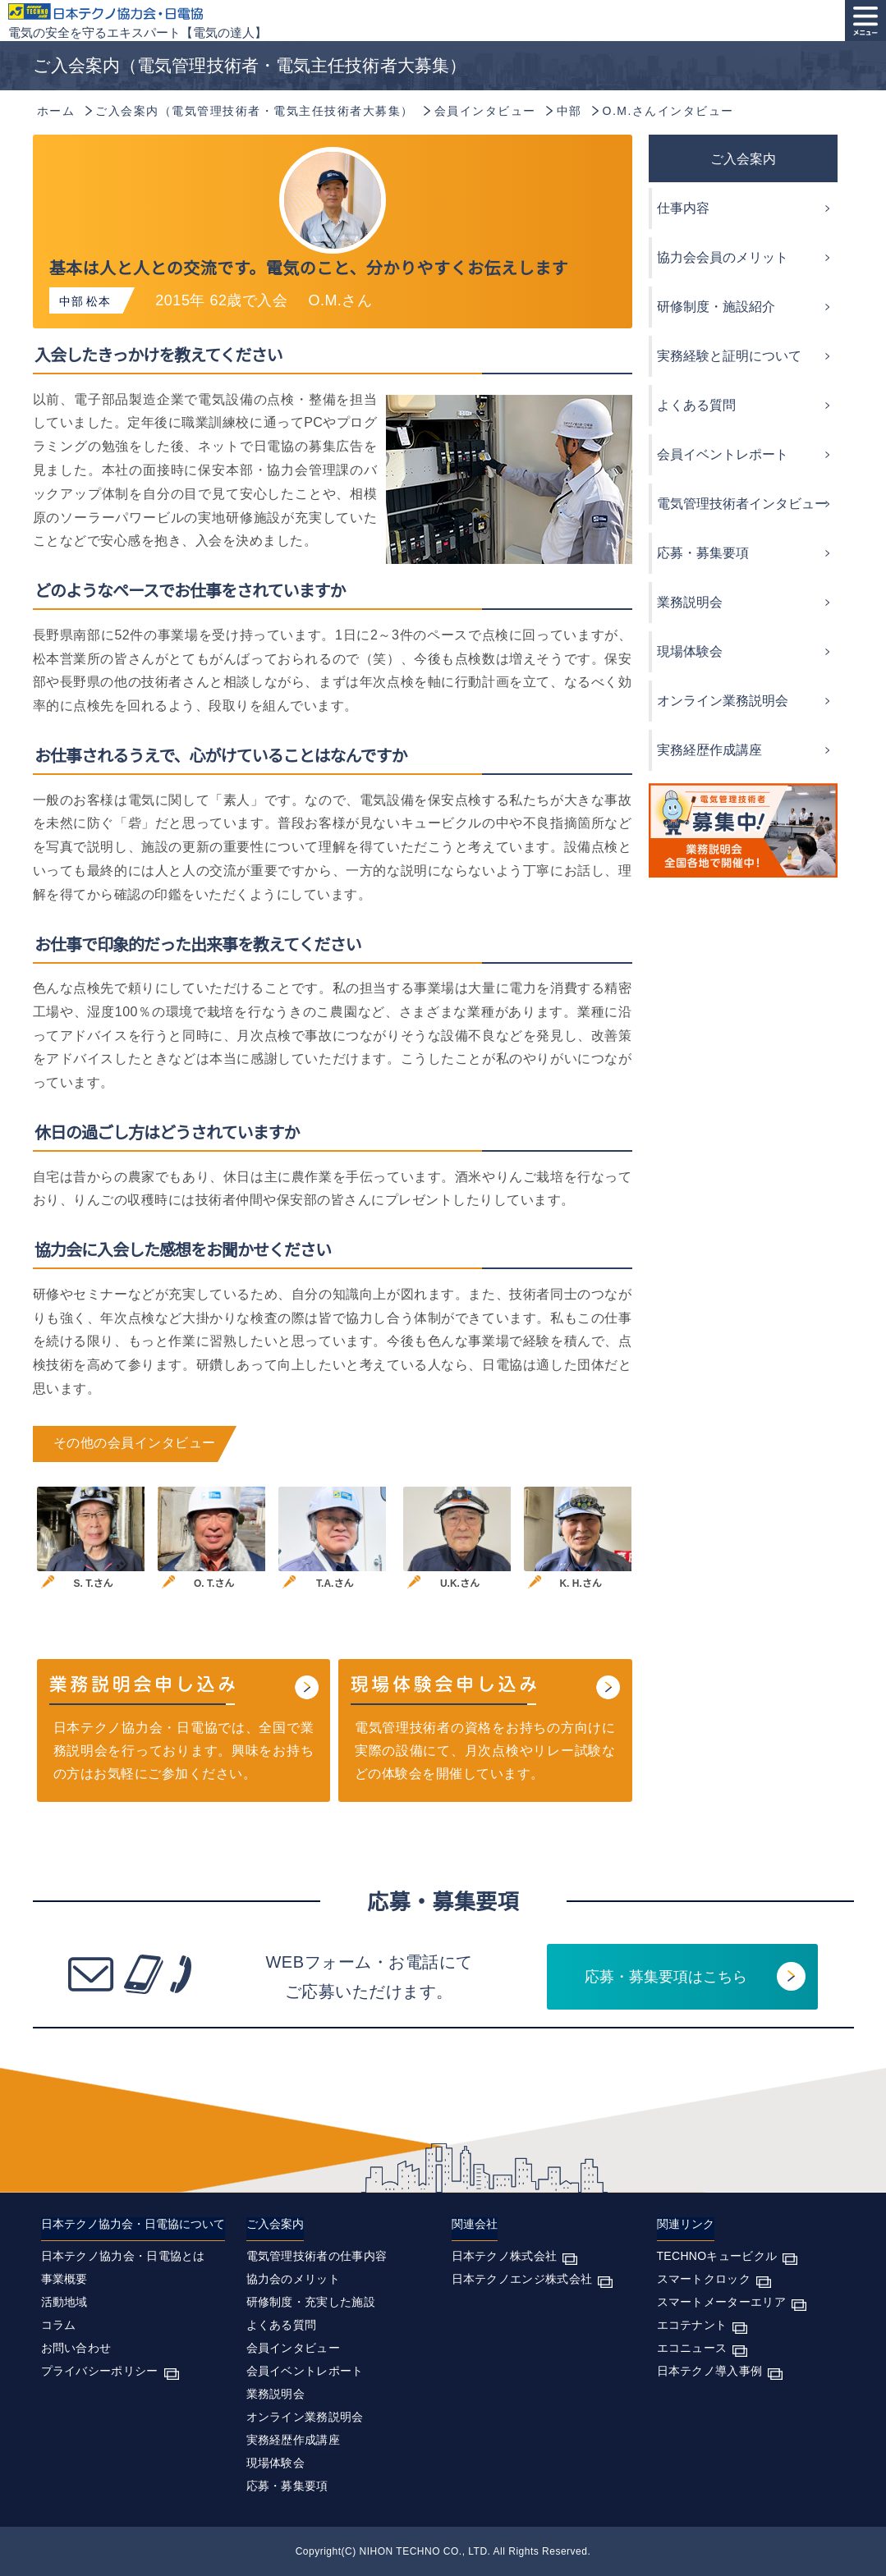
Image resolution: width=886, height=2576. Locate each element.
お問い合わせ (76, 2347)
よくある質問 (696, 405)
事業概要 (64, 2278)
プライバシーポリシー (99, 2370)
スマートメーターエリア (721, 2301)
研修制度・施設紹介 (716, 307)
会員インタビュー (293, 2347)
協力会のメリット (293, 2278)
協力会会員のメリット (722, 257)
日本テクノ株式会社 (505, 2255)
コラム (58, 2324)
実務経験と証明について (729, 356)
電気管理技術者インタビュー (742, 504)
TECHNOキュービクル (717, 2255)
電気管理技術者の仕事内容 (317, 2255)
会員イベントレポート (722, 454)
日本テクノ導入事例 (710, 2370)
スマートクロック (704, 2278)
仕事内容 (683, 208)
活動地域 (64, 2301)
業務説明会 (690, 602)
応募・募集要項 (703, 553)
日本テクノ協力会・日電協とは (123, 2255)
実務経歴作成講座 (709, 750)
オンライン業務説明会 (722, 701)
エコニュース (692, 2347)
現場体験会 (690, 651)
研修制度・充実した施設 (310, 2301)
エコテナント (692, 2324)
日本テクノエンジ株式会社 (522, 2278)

====

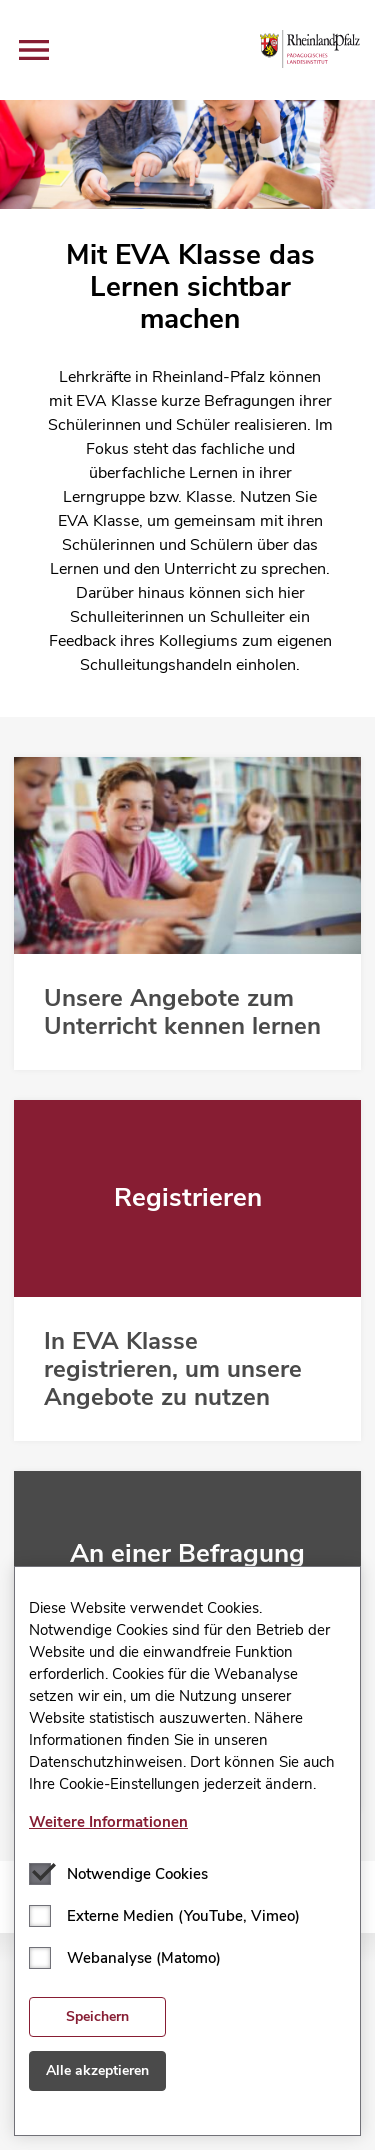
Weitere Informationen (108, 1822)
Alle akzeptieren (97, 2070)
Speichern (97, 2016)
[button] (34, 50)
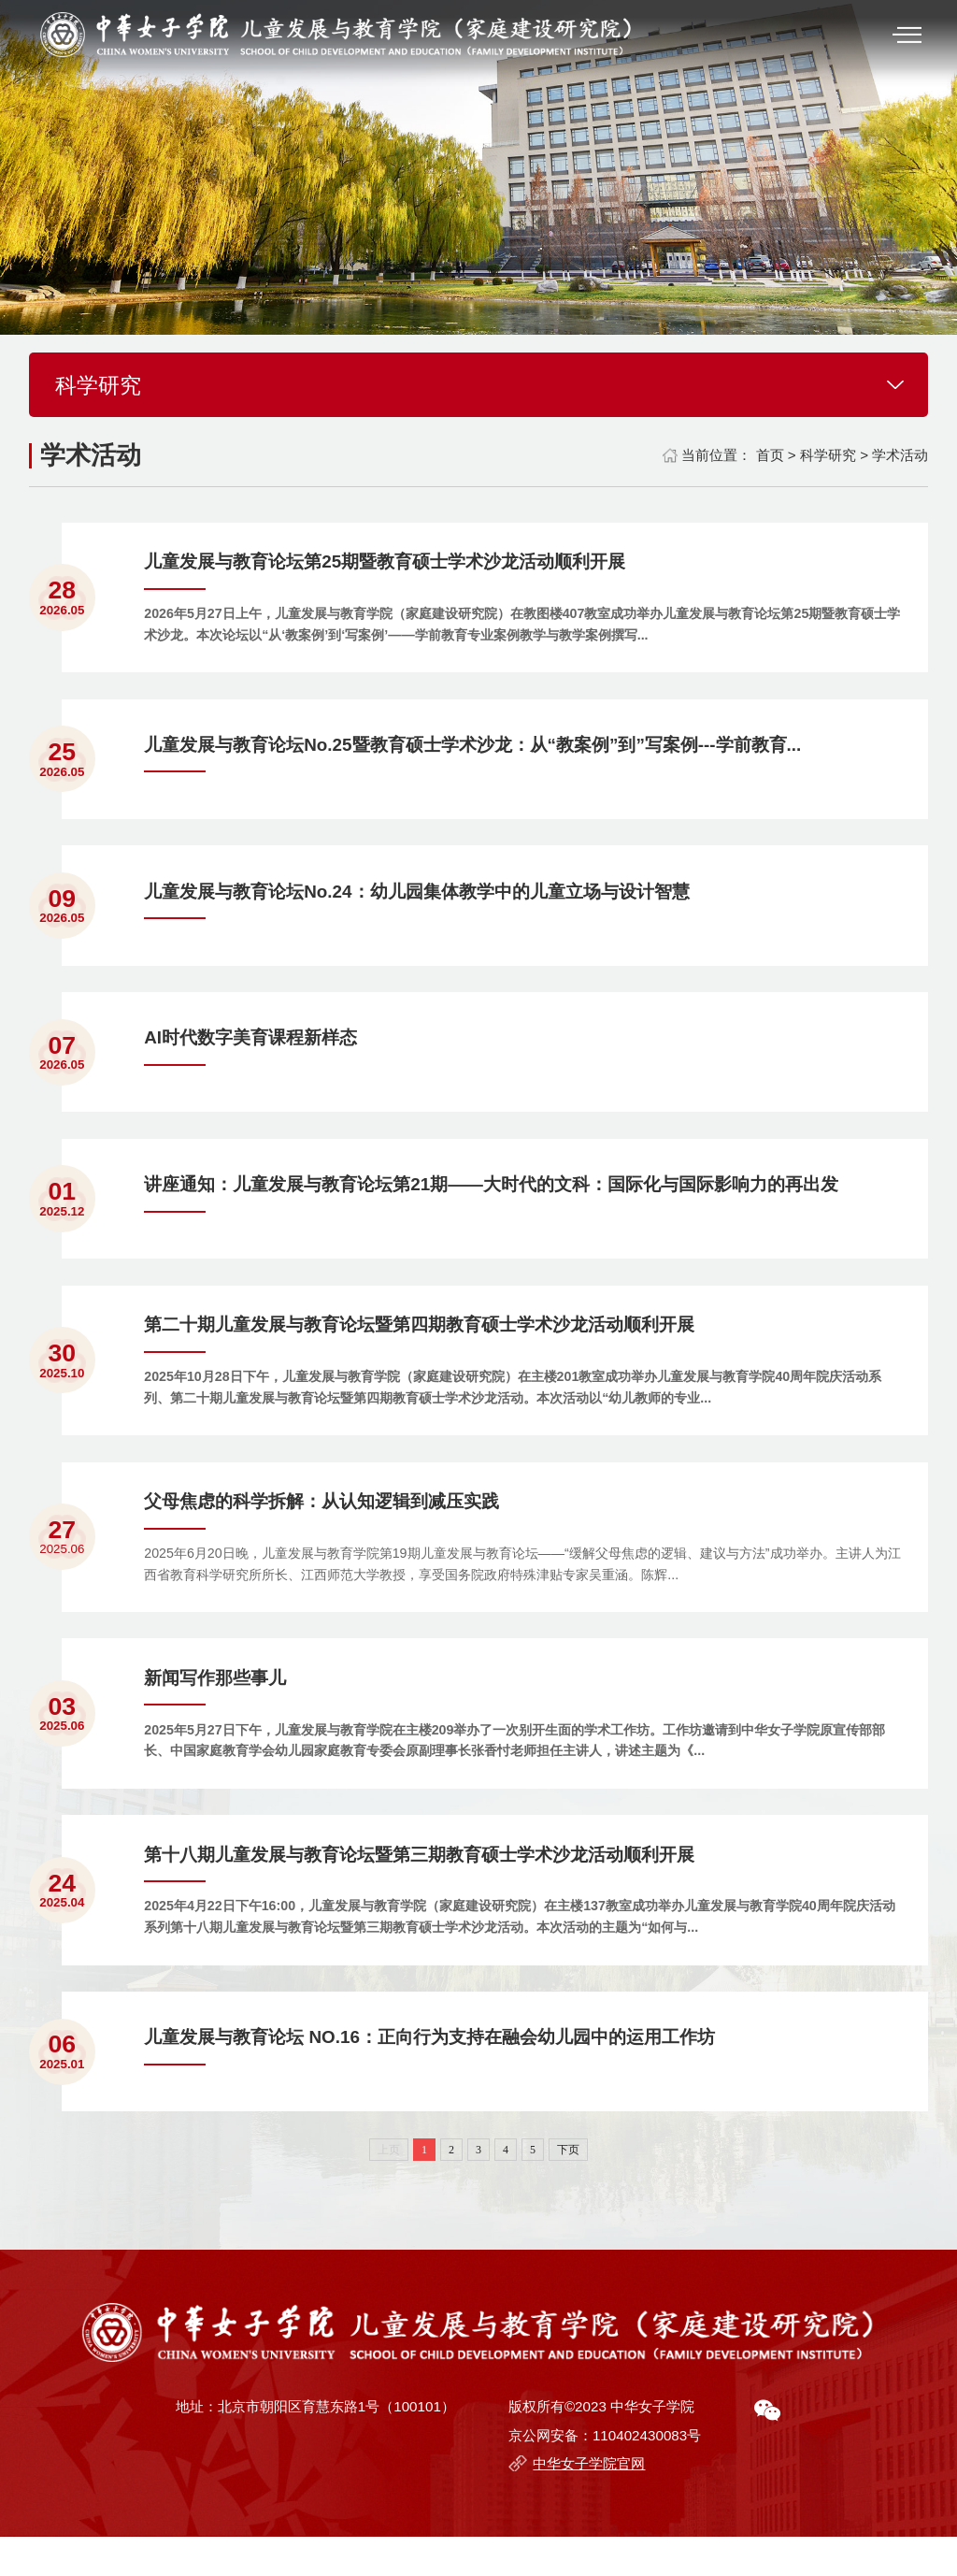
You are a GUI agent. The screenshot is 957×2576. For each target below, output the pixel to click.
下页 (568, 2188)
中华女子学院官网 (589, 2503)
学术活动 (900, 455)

====

Please show every line of the material that contains the string "each".

__Answer for this exercise__.
Image resolution: width=886, height=2576. Locate each element.
You are a GUI agent. The screenshot is 957×2576. For each target below, output the pixel to click.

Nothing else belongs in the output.